Segment Start: EXERCISE DATA

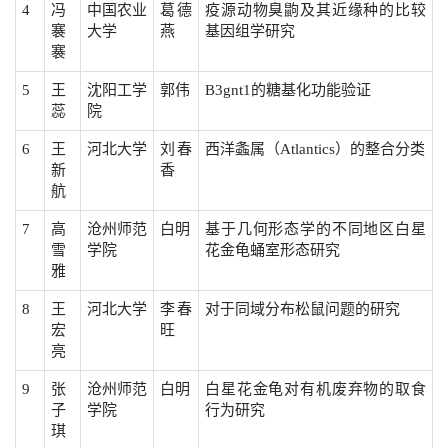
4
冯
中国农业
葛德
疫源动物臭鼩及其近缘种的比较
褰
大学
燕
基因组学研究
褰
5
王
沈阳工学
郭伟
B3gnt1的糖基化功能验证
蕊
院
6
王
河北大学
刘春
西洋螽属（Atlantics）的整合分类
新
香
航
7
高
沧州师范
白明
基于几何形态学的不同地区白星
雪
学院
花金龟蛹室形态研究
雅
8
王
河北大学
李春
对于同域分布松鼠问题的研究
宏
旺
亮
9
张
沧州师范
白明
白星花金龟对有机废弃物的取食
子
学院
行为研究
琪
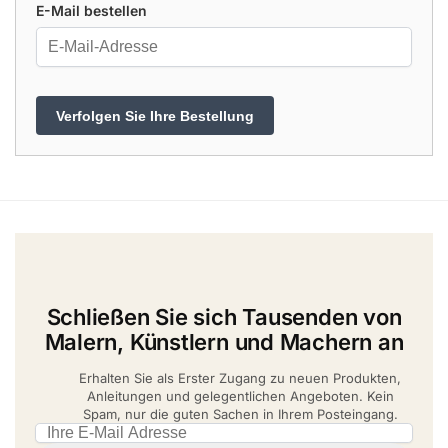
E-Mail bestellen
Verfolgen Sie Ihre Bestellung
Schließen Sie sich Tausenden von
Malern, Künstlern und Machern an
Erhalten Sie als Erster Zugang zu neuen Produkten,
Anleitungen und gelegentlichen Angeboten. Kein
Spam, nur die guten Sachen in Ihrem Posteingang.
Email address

Segment End: EXERCISE DATA
Segment Start: EXERCISE DATA

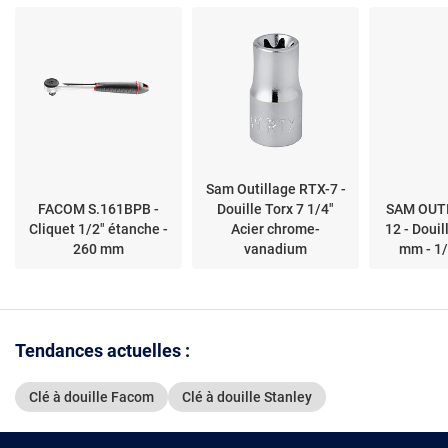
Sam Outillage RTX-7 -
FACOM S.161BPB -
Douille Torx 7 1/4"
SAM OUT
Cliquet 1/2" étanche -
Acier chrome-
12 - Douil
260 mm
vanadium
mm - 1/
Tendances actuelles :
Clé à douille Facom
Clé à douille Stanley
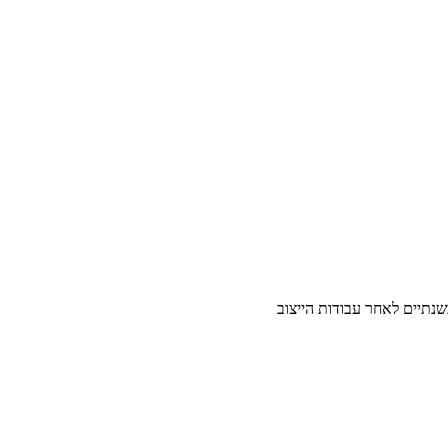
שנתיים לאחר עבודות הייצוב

Segment End: EXERCISE DATA

-- PROBLEM DETAILS --
Output only an exact transcription of the lines above from the one with "Anleitungen und gelegentlichen" up to and including the one with "Email address".

-- TASK OUTPUT --
Anleitungen und gelegentlichen Angeboten. Kein
Spam, nur die guten Sachen in Ihrem Posteingang.
Email address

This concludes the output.